В дверь постучали. Официант принес обед. Ася не удосужилась накинуть на себя простыню, и молодой официант искоса, с удивлением и не без любопытства, посматривал на нее, медленно расставляя блюда.
- Прежний хозяин разорился? Поэтому продает? - я давно ждал подходящего случая задать этот вопрос.
- Почему разорился? Наоборот. Когда я стала работать директором, а фактически главным распорядителем, дела пошли хорошо. Он прилично заработал. Еще какое-то наследство выпало. Купил гостиницу с рестораном, в Шантии. Говорит, всю жизнь мечтал. Может, и вправду мечтал.
- Гостиница хорошая?
- Хорошая. Недалеко от замка. Называется "Орион".
- Его зовут Марк?
- Да.
- Расскажи о нем.
- Поняла. Он жулик.
- Это прискорбно. Скажи, чем он занимался в последние дни.
- Как всегда, ничем.
- Никуда не уезжал?
- Нет.

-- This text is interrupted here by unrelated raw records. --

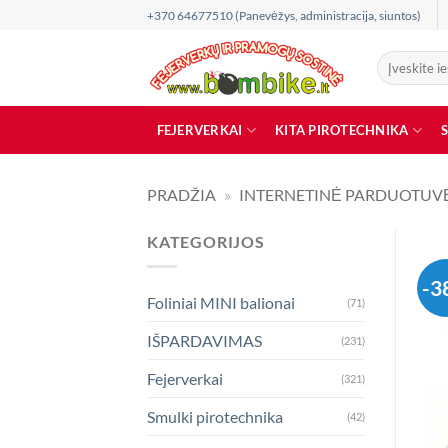
Skip
+370 64677510 (Panevėžys, administracija, siuntos)
to
content
Ieškoti:
FEJERVERKAI
KITA PIROTECHNIKA
PRADŽIA
»
INTERNETINĖ PARDUOTUV
KATEGORIJOS
-3
Foliniai MINI balionai
(71)
IŠPARDAVIMAS
(231)
Fejerverkai
(321)
Smulki pirotechnika
(42)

Хотя… он ездил в Амстердам.
А вот это очень интересно.
- Зачем?
- А кто его знает! Что еще?
- Он крепкий парень?
- Кто? Марк. Расплывшаяся свечка.
- С ним как надо? Ласково с обманом или по-крутому?
- По-крутому.
- Какое-нибудь слабое место?
- Малолетки.
- Имел дело с полицией?
- Да. Один раз из-за какой-то тринадцатилетней потаскухи. Пару раз - через таможню вез незадекларированный товар.
- Какой?
- Не знаю. Хотя… Только не смейся. Вез в Грецию французские презервативы. Но каждый раз отпускали.
- Отсутствие улик?
- А как же!
- Как звали малолетку.
- Ту, с которой его застукали? Люсетта. Но были и другие.
- Сейчас кто?
- Дочка нашей клиентки. Толстая в мать. Имя не знаю.
- Знаешь ли ты такого Плеко?
- Да. Это приятель Марка.
- Что ты о нем знаешь?
- Ничего. Вежливый человек. Марк меня с ним не знакомил.
- Кто он такой, по твоему мнению?
- Бандит.
- Почему ты так решила?
- Когда он приходил, они с Марком запирались в душевой.
- Почему?
- Там не прослушаешь.
Я вспомнил свою беседу в Сандунах и улыбнулся. Потом спросил:
- Марк и этот Плеко, они наркотиками не занимались?
- Не знаю.
- Ты сказала, что Марк недавно ездил в Амстердам. Кто-нибудь заходил к нему незадолго до отъезда.
- Да. Один русский. Топалов. Он граф, из старых.
Вот так номер. Типограф - граф!
Ася продолжала:
- Граф часто у нас бывает. Он живет где-то в Нормандии, а там холодно. Всякий раз, когда он в Париже, заходит к нам погреться.
- Как в отношении девочек?
- Ну что ты! Оне - граф. Да и чахлые оне. Не по мне.
Снова вошел официант, начал собирать приборы. Я хотел расплатиться. Ася меня остановила:
- Не ройся, Евгений, в бумажнике. Я советским не по карману. Ты - моя слабость, моя история.